×

Our Dogs And The Winter

Does your dog absolutely adore the winter season or would he rather cuddle up with you on the couch? Either way, just as there are tips to keep your dog safe in the summer, there are also ways to keep your dog happy, healthy and safe throughout the winter months. Winter will be coming to an end soon but we still have some cold, snowy days left upon us.

There is often the misconception that every dog is built to tolerate cold winter temperatures. Your dog does have a coat of fur to assist him with keeping warm; however, many dogs are not able to tolerate the cold for significant amounts of time regardless of their breed. Let’s talk about several commonly seen health conditions caused from the cold temperatures.

First, let’s discuss frostbite. Frostbite begins when your dog’s body begins to pull blood from his extremities (ears, paws, tail) to the center of his body to remain warm. You may even notice your dog’s ears, paws and tail begin to form ice crystals which could severely damage your dog’s extremities for his or her lifetime. A critical fact to note with frostbite is … frostbite is not noticed immediately and symptoms may even take days to notice. The beginning effects of frostbite include pale or grey skin and/or pain when the area is touched. Once the frostbite worsens, the skin could potentially turn black in color, areas may become swollen and/or blister.

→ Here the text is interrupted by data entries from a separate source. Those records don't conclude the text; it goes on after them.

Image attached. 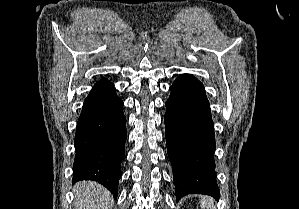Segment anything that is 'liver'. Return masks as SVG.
<instances>
[{"label":"liver","mask_w":299,"mask_h":209,"mask_svg":"<svg viewBox=\"0 0 299 209\" xmlns=\"http://www.w3.org/2000/svg\"><path fill=\"white\" fill-rule=\"evenodd\" d=\"M112 204L111 194L101 185L91 181H82L76 184V209H111Z\"/></svg>","instance_id":"6515ba94"}]
</instances>
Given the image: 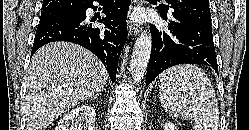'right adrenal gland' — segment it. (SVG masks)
I'll list each match as a JSON object with an SVG mask.
<instances>
[{
    "label": "right adrenal gland",
    "mask_w": 249,
    "mask_h": 130,
    "mask_svg": "<svg viewBox=\"0 0 249 130\" xmlns=\"http://www.w3.org/2000/svg\"><path fill=\"white\" fill-rule=\"evenodd\" d=\"M104 89L100 90L95 96H94V99H97V96H99L102 92H103Z\"/></svg>",
    "instance_id": "2a0ac1e0"
}]
</instances>
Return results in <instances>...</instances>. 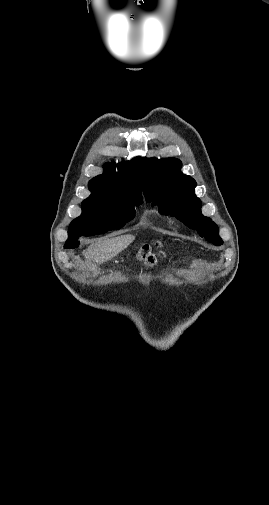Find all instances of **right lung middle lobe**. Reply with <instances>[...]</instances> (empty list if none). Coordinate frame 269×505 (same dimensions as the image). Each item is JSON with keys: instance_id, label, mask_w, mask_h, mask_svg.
Segmentation results:
<instances>
[{"instance_id": "obj_1", "label": "right lung middle lobe", "mask_w": 269, "mask_h": 505, "mask_svg": "<svg viewBox=\"0 0 269 505\" xmlns=\"http://www.w3.org/2000/svg\"><path fill=\"white\" fill-rule=\"evenodd\" d=\"M142 203L137 199H85L81 216L70 224L64 247H78L79 236H93L122 228L134 217V206Z\"/></svg>"}]
</instances>
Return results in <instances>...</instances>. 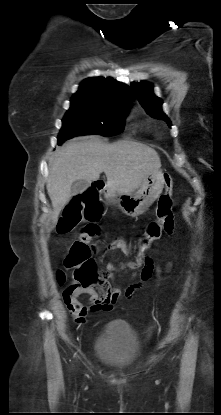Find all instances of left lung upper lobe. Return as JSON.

The second most common winter health concern is hypothermia. What is hypothermia? Well, this will occur if your dog spends too much time in cold temperatures. In the beginning stages of hypothermia, you will notice your dog shivering and their extremities will become cold. As the stages of hypothermia progress, the dog will appear to be depressed, lethargic and weak. Eventually, her heart rate will begin to decrease and her breathing will slow. Please note, severe hypothermia is a life threatening condition.

How cold is too cold? Well, this depends on a number of factors including your dog’s size, dog’s coat and your dog’s age. This also depends on the wind chill, the level of dampness and the cloud cover outside. Generally speaking though, the recommended temperature if your dog will be outside for an extended period of time is 45 degrees.

If your dog is: a senior-age dog, has a short coat, has health conditions or generally appears cold in the winter time, a sweater may be important during her walk time. If you are looking for a coat for your dog, the coat should reach from the neck to the back of her tail. Keep in mind the jacket does not often protect her extremities so even with a jacket, your dog should not be left out in the cold for extended periods of time.

Just like us, your dog may even get a bit chilly indoors. Sleeping on a cold floor could be uncomfortable for your dog. In homes which have wood floors, even though our homes are heated, these can become uncomfortably cold in the winter months. A dog bed may be extremely appreciated by your dog when placed away from drafts … be sure the dog bed is placed in an area that is familiar and away from a heater.

The winter may also dry your dog’s skin just as winter dries ours. To prevent dry skin, you can add a skin and coat supplement to your dog’s meal routine. Fish oils are generally recommended for this and may also be used all throughout the year to keep a healthy, shiny coat.

When walking your dog in the winter, there may also be salt on his paws. You will want to be sure to clean his paws following a walk if you walk in any areas which may be salted. The salt could potentially burn your dog’s paw pads and is a toxic material so you don’t want him licking it off himself. Dog booties (although they look a bit silly at times) actually provide significant protection to your dog’s paw pads if your dog will tolerate them.

Finally, we get to the topic of antifreeze. Antifreeze is abundant particularly in the winter. Antifreeze attracts your dog due to its sweet aroma and taste. Your dog will happily lick and/or drink any antifreeze he comes in contact with. Antifreeze is extremely toxic and even a minute amount can be fatal. If you suspect your dog has come in contact with antifreeze, you should visit a veterinarian immediately.